以编程方式调用同一个蜘蛛 [英] Calling the same spider programmatically

查看:61
本文介绍了以编程方式调用同一个蜘蛛的处理方法,对大家解决问题具有一定的参考价值,需要的朋友们下面随着小编来一起学习吧!

问题描述

我有一个蜘蛛,它可以抓取所通过网站的链接.当使用不同的数据集完成执行时,我想再次启动同一个蜘蛛.如何再次重启同一个爬虫?网站通过数据库传递.我希望爬虫无限循环运行,直到所有网站都被爬取.目前我必须一直启动爬虫scrapy crawl first.有没有什么办法让爬虫启动一次,爬完所有网站就停止?

I have a spider which crawls links for the websites passed. I want to start the same spider again when its execution is finished with different set of data. How to restart the same crawler again? The websites are passed through database. I want the crawler to run in a unlimited loop until all the websites are crawled. Currently I have to start the crawler scrapy crawl first all the time. Is there any way to start the crawler once and it will stop when all the websites are crawled?

我搜索了相同的内容,并找到了在爬虫关闭/完成后处理爬虫的解决方案.但是我不知道如何以编程方式调用 closed_handler 方法中的蜘蛛.

I searched for the same, and found a solution of handling the crawler once its closed/finished. But I don't know how to call the spider form the closed_handler method programmatically.

以下是我的代码:

 class MySpider(CrawlSpider):
        def __init__(self, *args, **kwargs):
            super(MySpider, self).__init__(*args, **kwargs)
            SignalManager(dispatcher.Any).connect(
                self.closed_handler, signal=signals.spider_closed)

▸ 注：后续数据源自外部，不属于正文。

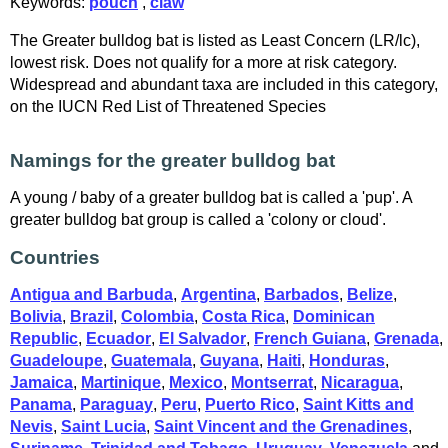
Keywords:
pouch
,
claw
The Greater bulldog bat is listed as Least Concern (LR/lc),
lowest risk. Does not qualify for a more at risk category.
Widespread and abundant taxa are included in this category,
on the IUCN Red List of Threatened Species
Namings for the greater bulldog bat
A young / baby of a greater bulldog bat is called a 'pup'. A
greater bulldog bat group is called a 'colony or cloud'.
Countries
Antigua and Barbuda
,
Argentina
,
Barbados
,
Belize
,
Bolivia
,
Brazil
,
Colombia
,
Costa Rica
,
Dominican
Republic
,
Ecuador
,
El Salvador
,
French Guiana
,
Grenada
,
Guadeloupe
,
Guatemala
,
Guyana
,
Haiti
,
Honduras
,
Jamaica
,
Martinique
,
Mexico
,
Montserrat
,
Nicaragua
,
Panama
,
Paraguay
,
Peru
,
Puerto Rico
,
Saint Kitts and
Nevis
,
Saint Lucia
,
Saint Vincent and the Grenadines
,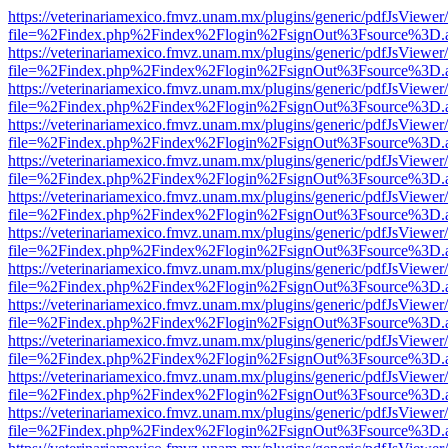
https://veterinariamexico.fmvz.unam.mx/plugins/generic/pdfJsViewer/
file=%2Findex.php%2Findex%2Flogin%2FsignOut%3Fsource%3D.ame
https://veterinariamexico.fmvz.unam.mx/plugins/generic/pdfJsViewer/
file=%2Findex.php%2Findex%2Flogin%2FsignOut%3Fsource%3D.ame
https://veterinariamexico.fmvz.unam.mx/plugins/generic/pdfJsViewer/
file=%2Findex.php%2Findex%2Flogin%2FsignOut%3Fsource%3D.ame
https://veterinariamexico.fmvz.unam.mx/plugins/generic/pdfJsViewer/
file=%2Findex.php%2Findex%2Flogin%2FsignOut%3Fsource%3D.ame
https://veterinariamexico.fmvz.unam.mx/plugins/generic/pdfJsViewer/
file=%2Findex.php%2Findex%2Flogin%2FsignOut%3Fsource%3D.ame
https://veterinariamexico.fmvz.unam.mx/plugins/generic/pdfJsViewer/
file=%2Findex.php%2Findex%2Flogin%2FsignOut%3Fsource%3D.ame
https://veterinariamexico.fmvz.unam.mx/plugins/generic/pdfJsViewer/
file=%2Findex.php%2Findex%2Flogin%2FsignOut%3Fsource%3D.ame
https://veterinariamexico.fmvz.unam.mx/plugins/generic/pdfJsViewer/
file=%2Findex.php%2Findex%2Flogin%2FsignOut%3Fsource%3D.ame
https://veterinariamexico.fmvz.unam.mx/plugins/generic/pdfJsViewer/
file=%2Findex.php%2Findex%2Flogin%2FsignOut%3Fsource%3D.ame
https://veterinariamexico.fmvz.unam.mx/plugins/generic/pdfJsViewer/
file=%2Findex.php%2Findex%2Flogin%2FsignOut%3Fsource%3D.ame
https://veterinariamexico.fmvz.unam.mx/plugins/generic/pdfJsViewer/
file=%2Findex.php%2Findex%2Flogin%2FsignOut%3Fsource%3D.ame
https://veterinariamexico.fmvz.unam.mx/plugins/generic/pdfJsViewer/
file=%2Findex.php%2Findex%2Flogin%2FsignOut%3Fsource%3D.ame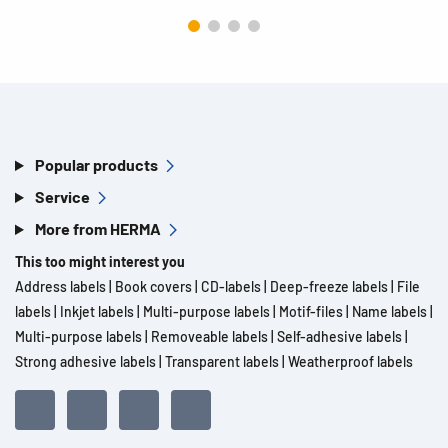
Popular products
Service
More from HERMA
This too might interest you
Address labels
|
Book covers
|
CD-labels
|
Deep-freeze labels
|
File
labels
|
Inkjet labels
|
Multi-purpose labels
|
Motif-files
|
Name labels
|
Multi-purpose labels
|
Removeable labels
|
Self-adhesive labels
|
Strong adhesive labels
|
Transparent labels
|
Weatherproof labels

        def closed_handler(self, spider):
            reactor.stop()
            settings = Settings()
            crawler = Crawler(settings)
            crawler.signals.connect(spider.spider_closing, signal=signals.spider_closed)
            crawler.configure()
            crawler.crawl(MySpider())
            crawler.start()
            reactor.run()

        # code for getting the websites from the database
        name = "first"
        def parse_url(self, response):
            ...

我收到错误:

Error caught on signal handler: <bound method ?.closed_handler of <MySpider 'first' at 0x40f8c70>>

Traceback (most recent call last):
  File "c:\python27\lib\site-packages\twisted\internet\defer.py", line 150, in maybeDeferred
    result = f(*args, **kw)
  File "c:\python27\lib\site-packages\scrapy\xlib\pydispatch\robustapply.py", line 57, in robustApply
    return receiver(*arguments, **named)
  File "G:\Scrapy\web_link_crawler\web_link_crawler\spiders\first.py", line 72, in closed_handler
    crawler = Crawler(settings)
  File "c:\python27\lib\site-packages\scrapy\crawler.py", line 32, in __init__
    self.spidercls.update_settings(self.settings)
AttributeError: 'Settings' object has no attribute 'update_settings'

这是完成这项工作的正确方法吗?或者还有其他方法吗?请帮忙!

Is this the right way to get this done? Or is there any other way? Please help!

谢谢

推荐答案

另一种方法是创建一个新脚本,您可以在其中从数据库中选择链接并将它们保存到文件中,然后以这种方式调用 scrapy 脚本

Another way to do it would be making a new script where you select the links from the database and save them to a file and then call the scrapy script this way

os.system("scrapy crawl first")

并将文件中的链接加载到您的爬虫上,然后继续工作.

and load the links from the file onto your spider and work from there on.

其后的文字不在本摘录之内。